President Obama was at his best this afternoon at a White House gathering that was really an extended reflection of fatherhood. This as the nation approaches Father's Day Sunday.
He spoke about "the hole" left in his life by the absence of his own father, calling upon American men to do their duty by their kids.
The president launched what the White House termed a "national conversation" on fatherhood, admitted that he had been at times a "far from perfect" father himself.
"Children who grow up without fathers are more likely to drop out of school and wind up in prison," Obama said at a town-hall style meeting that including several top sports stars.
"They're more likely to have substance abuse problems, run away from home and become teenage parents themselves.
"And I say this as someone who grew up without a father in my own life."
He credited his mother -- who died of cancer in 2008 -- and his late grandmother and grandfather with key roles in his meteoric rise to the pinnacle of political life.
"Despite all their extraordinary love and attention, that doesn't mean that I didn't feel my father's absence," Obama said.

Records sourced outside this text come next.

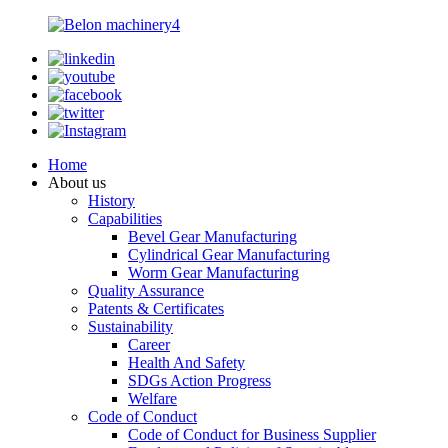
Home
About us
History
Capabilities
Bevel Gear Manufacturing
Cylindrical Gear Manufacturing
Worm Gear Manufacturing
Quality Assurance
Patents & Certificates
Sustainability
Career
Health And Safety
SDGs Action Progress
Welfare
Code of Conduct
Code of Conduct for Business Supplier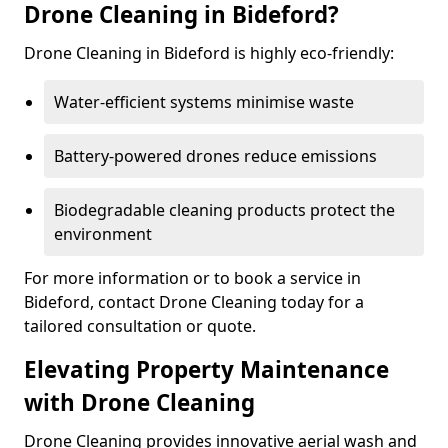
Drone Cleaning in Bideford?
Drone Cleaning in Bideford is highly eco-friendly:
Water-efficient systems minimise waste
Battery-powered drones reduce emissions
Biodegradable cleaning products protect the
environment
For more information or to book a service in
Bideford, contact Drone Cleaning today for a
tailored consultation or quote.
Elevating Property Maintenance
with Drone Cleaning
Drone Cleaning provides innovative aerial wash and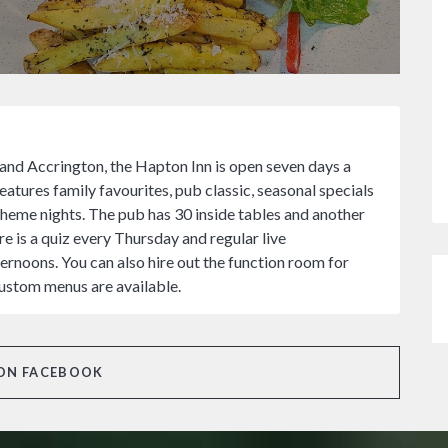
 and Accrington, the Hapton Inn is open seven days a
tures family favourites, pub classic, seasonal specials
theme nights. The pub has 30 inside tables and another
e is a quiz every Thursday and regular live
rnoons. You can also hire out the function room for
custom menus are available.
ON FACEBOOK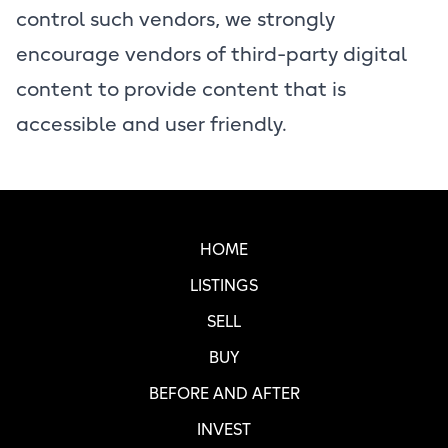
control such vendors, we strongly
encourage vendors of third-party digital
content to provide content that is
accessible and user friendly.
Real SF Properties Footer
HOME
LISTINGS
SELL
BUY
BEFORE AND AFTER
INVEST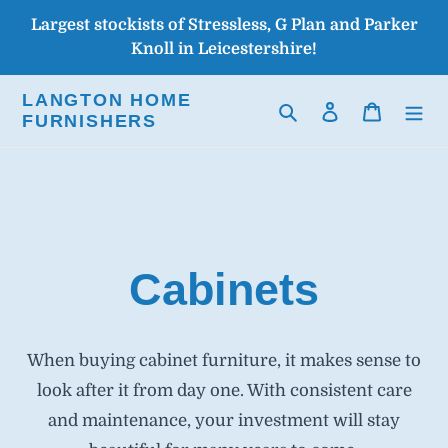
Skip
Largest stockists of Stressless, G Plan and Parker
to
Knoll in Leicestershire!
content
LANGTON HOME
Search
Log in
Cart
FURNISHERS
Cabinets
When buying cabinet furniture, it makes sense to
look after it from day one. With consistent care
and maintenance, your investment will stay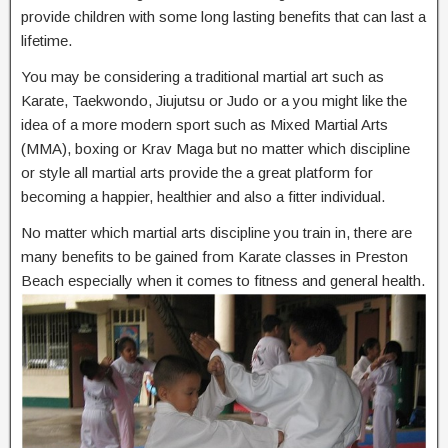
provide children with some long lasting benefits that can last a
lifetime.
You may be considering a traditional martial art such as
Karate, Taekwondo, Jiujutsu or Judo or a you might like the
idea of a more modern sport such as Mixed Martial Arts
(MMA), boxing or Krav Maga but no matter which discipline
or style all martial arts provide the a great platform for
becoming a happier, healthier and also a fitter individual.
No matter which martial arts discipline you train in, there are
many benefits to be gained from Karate classes in Preston
Beach especially when it comes to fitness and general health.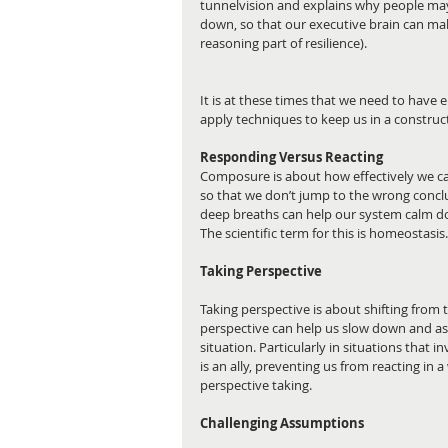
tunnelvision and explains why people may 
down, so that our executive brain can make
reasoning part of resilience).
It is at these times that we need to have
apply techniques to keep us in a construc
Responding Versus Reacting 
Composure is about how effectively we can 
so that we don’t jump to the wrong conclu
deep breaths can help our system calm do
The scientific term for this is homeostasis.
Taking Perspective
Taking perspective is about shifting from t
perspective can help us slow down and ass
situation. Particularly in situations that i
is an ally, preventing us from reacting in
perspective taking. 
Challenging Assumptions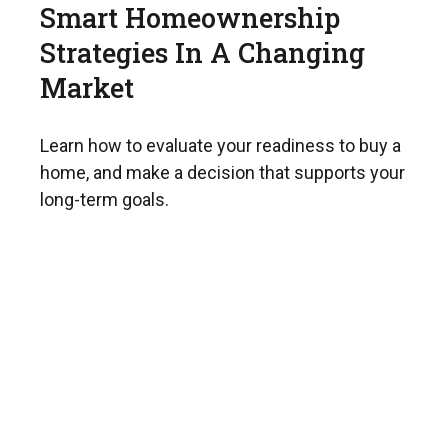
Smart Homeownership
Strategies In A Changing
Market
Learn how to evaluate your readiness to buy a
home, and make a decision that supports your
long-term goals.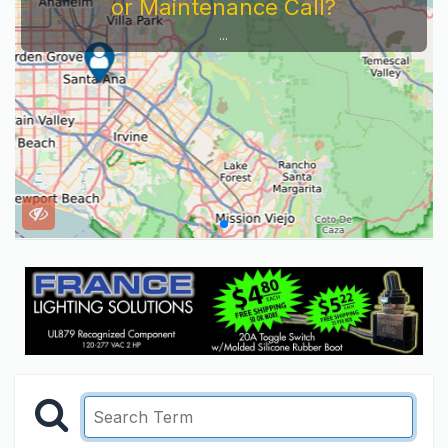
or Maintenance Call?
...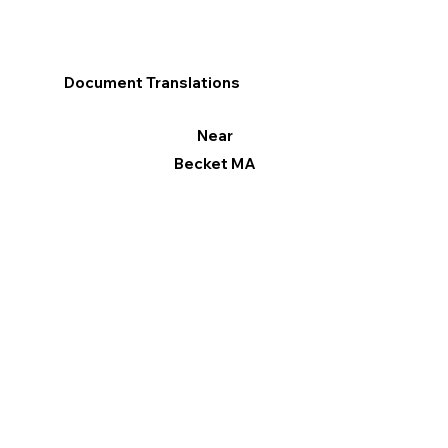
Document Translations
Near
Becket MA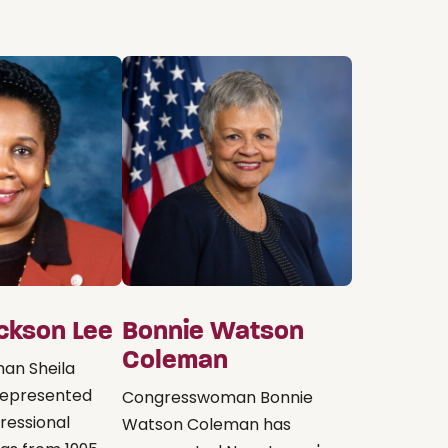
ackson Lee
Bonnie Watson
Coleman
an Sheila
represented
Congresswoman Bonnie
ressional
Watson Coleman has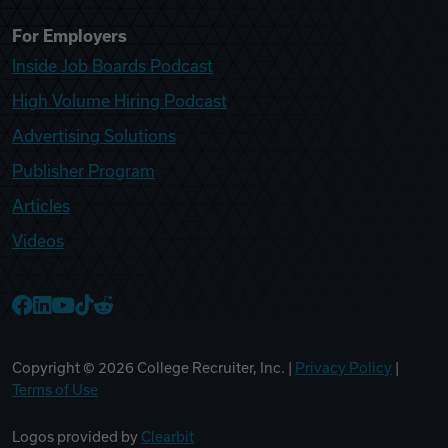
For Employers
Inside Job Boards Podcast
High Volume Hiring Podcast
Advertising Solutions
Publisher Program
Articles
Videos
College Recruiter Facebook
College Recruiter LinkedIn
College Recruiter YouTube
College Recruiter TikTok
College Recruiter Reddit
Copyright ©
2026
College Recruiter, Inc. |
Privacy Policy
|
Terms of Use
Logos provided by
Clearbit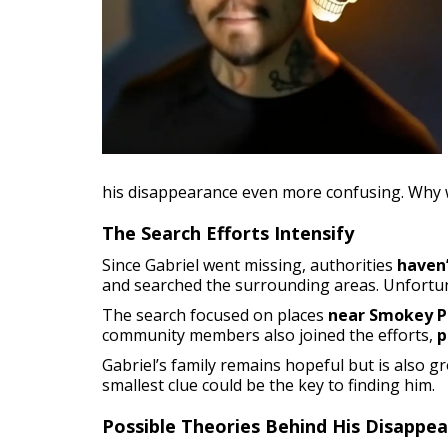
his disappearance even more confusing. Why 
The Search Efforts Intensify
Since Gabriel went missing, authorities
haven
and searched the surrounding areas. Unfortu
The search focused on places
near Smokey P
community members also joined the efforts,
p
Gabriel’s family remains hopeful but is also 
smallest clue could be the key to finding him.
Possible Theories Behind His Disappe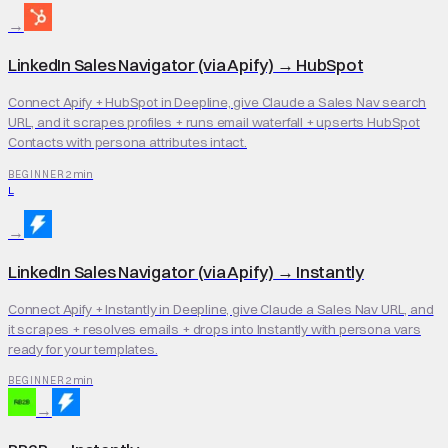
→
LinkedIn Sales Navigator (via Apify)
→
HubSpot
Connect Apify + HubSpot in Deepline, give Claude a Sales Nav search
URL, and it scrapes profiles + runs email waterfall + upserts HubSpot
Contacts with persona attributes intact.
2 min
BEGINNER
L
→
LinkedIn Sales Navigator (via Apify)
→
Instantly
Connect Apify + Instantly in Deepline, give Claude a Sales Nav URL, and
it scrapes + resolves emails + drops into Instantly with persona vars
ready for your templates.
2 min
BEGINNER
→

"That's something that leaves a hole in a child's heart that a government can't fill."
"If we want our children to succeed in life, we need fathers to step up," Obama said.
"We need fathers to understand that their work doesn't end with conception; what truly makes a man a father is the ability to raise the child and invest in that child."
I suspect I was not the only father moved by the openness and eloquence of the president. Can't imagine his detractors will find much wrong with what he had to say. Or maybe that's my hope.